▸ WHAT IS REQUIRED: Give back exactly the lines from the line that contains "át a fogyasztók" to the last line of the listing below, inclusive, and no others.

___ INPUT ___

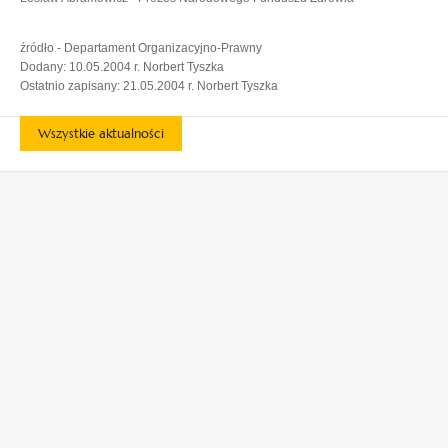
źródło - Departament Organizacyjno-Prawny
Dodany: 10.05.2004 r. Norbert Tyszka
Ostatnio zapisany: 21.05.2004 r. Norbert Tyszka
Wszystkie aktualności
otwiera
otwiera
się
się
w
w
otwiera
otwiera
nowej
nowej
się
się
karcie
karcie
w
w
otwiera
nowej
nowej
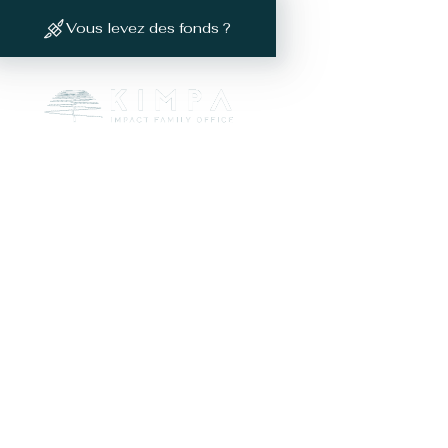
Vous levez des fonds ?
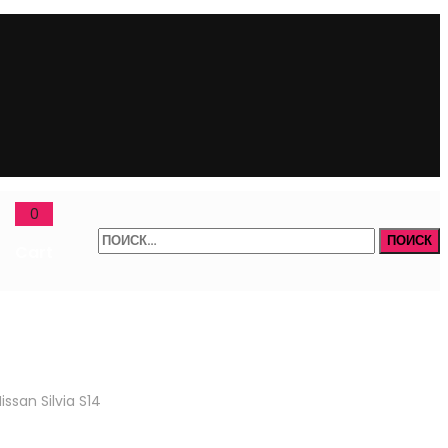
0
Найти:
Cart
issan Silvia S14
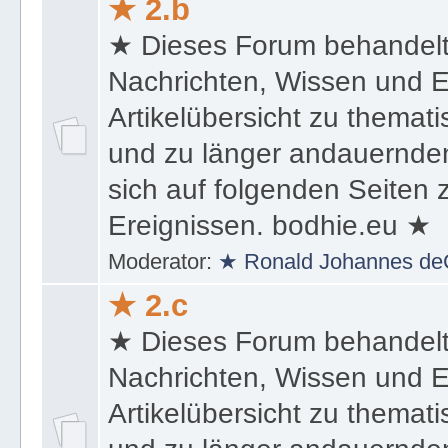
★ 2.b
★ Dieses Forum behandel
Nachrichten, Wissen und E
Artikelübersicht zu themat
und zu länger andauernden
sich auf folgenden Seiten
Ereignissen. bodhie.eu ★
Moderator:
★ Ronald Johannes de
★ 2.c
★ Dieses Forum behandel
Nachrichten, Wissen und E
Artikelübersicht zu themat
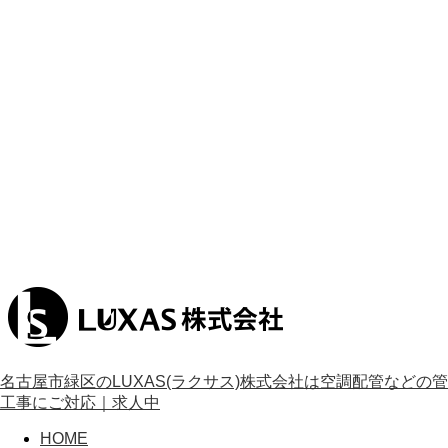
名古屋市緑区のLUXAS(ラクサス)株式会社は空調配管などの管
工事にご対応｜求人中
HOME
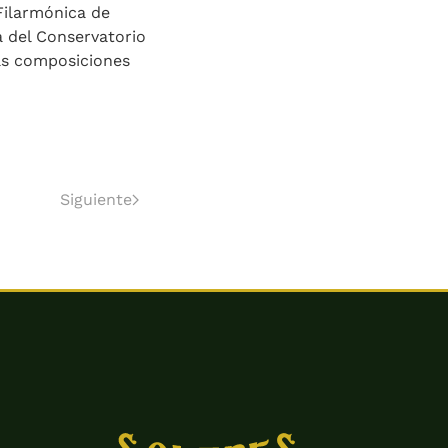
 Filarmónica de
 del Conservatorio
tas composiciones
Siguiente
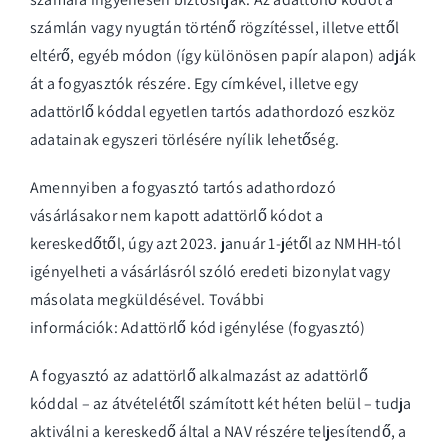
számlán vagy nyugtán történő rögzítéssel, illetve ettől
eltérő, egyéb módon (így különösen papír alapon) adják
át a fogyasztók részére. Egy címkével, illetve egy
adattörlő kóddal egyetlen tartós adathordozó eszköz
adatainak egyszeri törlésére nyílik lehetőség.
Amennyiben a fogyasztó tartós adathordozó
vásárlásakor nem kapott adattörlő kódot a
kereskedőtől, úgy azt 2023. január 1-jétől az NMHH-tól
igényelheti a vásárlásról szóló eredeti bizonylat vagy
másolata megküldésével. További
információk:
Adattörlő kód igénylése (fogyasztó)
A fogyasztó az adattörlő alkalmazást az adattörlő
kóddal – az átvételétől számított két héten belül – tudja
aktiválni a kereskedő által a NAV részére teljesítendő, a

___

▸ YOUR SOLUTION:
át a fogyasztók részére. Egy címkével, illetve egy
adattörlő kóddal egyetlen tartós adathordozó eszköz
adatainak egyszeri törlésére nyílik lehetőség.
Amennyiben a fogyasztó tartós adathordozó
vásárlásakor nem kapott adattörlő kódot a
kereskedőtől, úgy azt 2023. január 1-jétől az NMHH-tól
igényelheti a vásárlásról szóló eredeti bizonylat vagy
másolata megküldésével. További
információk:
Adattörlő kód igénylése (fogyasztó)
A fogyasztó az adattörlő alkalmazást az adattörlő
kóddal – az átvételétől számított két héten belül – tudja
aktiválni a kereskedő által a NAV részére teljesítendő, a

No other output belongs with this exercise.